Two or three nights is more than enough. Don’t you agree?

Cynthia

 

Dear Cynthia,

So just to be clear, your mother, who gave you however many years of your life, who sat with you at night when you were unwell and greeted you with a smile each morning; who made sure you had breakfast and dinner each day and packed a school lunch for you; who hugged you when you felt low and was there when you sought guidance; who taught you the value of friendships and relationships and who ensured you grew up to be the confident woman that you are – this lady you call mum asks for seven days and you think it’s a bit much?

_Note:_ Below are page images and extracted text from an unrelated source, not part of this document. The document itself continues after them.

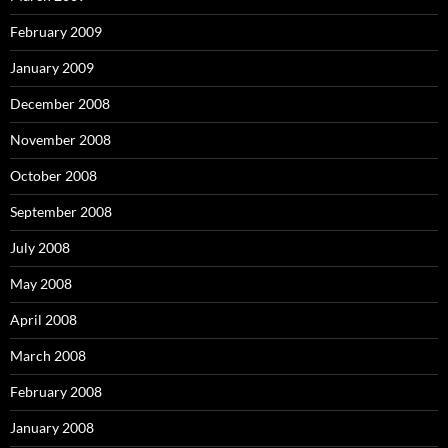
February 2009
January 2009
December 2008
November 2008
October 2008
September 2008
July 2008
May 2008
April 2008
March 2008
February 2008
January 2008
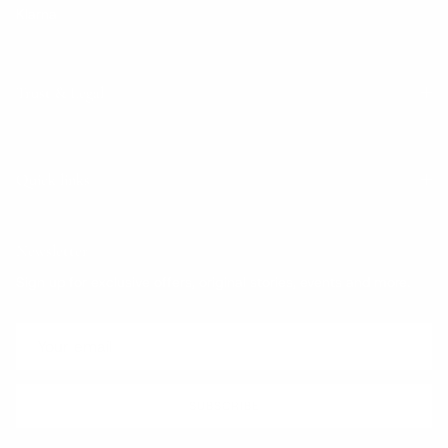
Klarna
Trust & Legal
Quick links
Newsletter
Sign up for exclusive offers, original stories, events and more.
SUBSCRIBE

Man is a miniature world and just as God’s world was created over seven days – from the first day when He made light to the loss of man is more than the removal of a mere mortal from our midst. It is very much the loss of a personal world. Your mum is your world – who brought light into your life from day one. And when she is laid to rest, the least you could do is mourn that loss of your world over a seven-day period.[divider]

Dear Rabbi,

As a Jewish woman, I’d like to see more female prayer groups to encourage them to get more involved in the community and Judaism.

Katy

 

Dear Katy,

As a rabbi, I would like to see more Jews – male or female – get more involved in their Judaism. However, the question that begs clarity is: are these services the be-all and end-all?

There is Shabbat observance, the kosher laws, the mikvah and so on, which are more fundamental to Jewish observance than these prayer groups.

Do such services lead to greater spiritual involvement and practice? If so, it can be safely assumed those wanting such services are coming from a genuine place and, provided the services are conducted within the framework of Halacha, it should even be encouraged.

However if – and it’s a big ‘if’ – these services are just an end in themselves, where those attending don’t progress to deeper, more spiritual commitment and undertaking, it is little more than feminist expression. Not only have they missed the point about services, they have missed the point about Jewish tradition altogether.[divider]

Dear Rabbi,

I often give to charity, but usually do it with an ulterior motive. I like to think that if I give, God will look after me and that the more I give, the more I will make. This makes me wonder: can God be bribed?

Zack

 

Dear Zack,

The Talmud states: “One who gives charity and says: ‘On condition that my child is healed from sickness’, or ‘on condition I earn a reward in the afterlife’ is completely righteous.”

In other words, it is a wholly altruistic act. This does beg your question: doesn’t it constitute bribery? The answer is God is especially keen for more kindness in His world. To that end, your intentions are not what matter. It is helping the needy that is essential, regardless of the underlying motives.

A philanthropist once came to Rabbi Shneur Zalman of Liadi to complain he felt he was giving charity without sincerity. “Without sincerity? Nonsense!” replied the rebbe. “There is plenty of sincerity. Perhaps you are not sincere in giving charity, but the poor are very sincere in receiving your charity.”

Can God be bribed? Definitely not. Whether you will receive the blessing you seek is up to Him. But one thing is for sure, God does not remain indebted. Any good deed, whatever the motive, generates blessing and will be rewarded. And when it comes to charity, God Himself promises that in giving, you will be receiving. So, keep giving. And may you be blessed![divider]

Dear Rabbi,

If I missed the shofar blowing on Rosh Hashanah can I make it up at another time of the year?

Adam

 

Dear Adam,

I’ll list that in my book, Funny Questions Rabbis Get Asked. Were you thinking with some latkes on the side, or at the seder table?

If you missed the shofar because you were unwell or some other extenuating circumstance, then to all intent and purposes you were exempt from the mitzvah regardless. If how- ever you missed it because you were otherwise preoccupied – well, you snooze you lose. Still, if you feel bad enough about it such that you won’t repeat the mistake, that should atone for your mishap. Just be sure now to pick up and do those things the shofar might have inspired you to do – and all will be forgiven.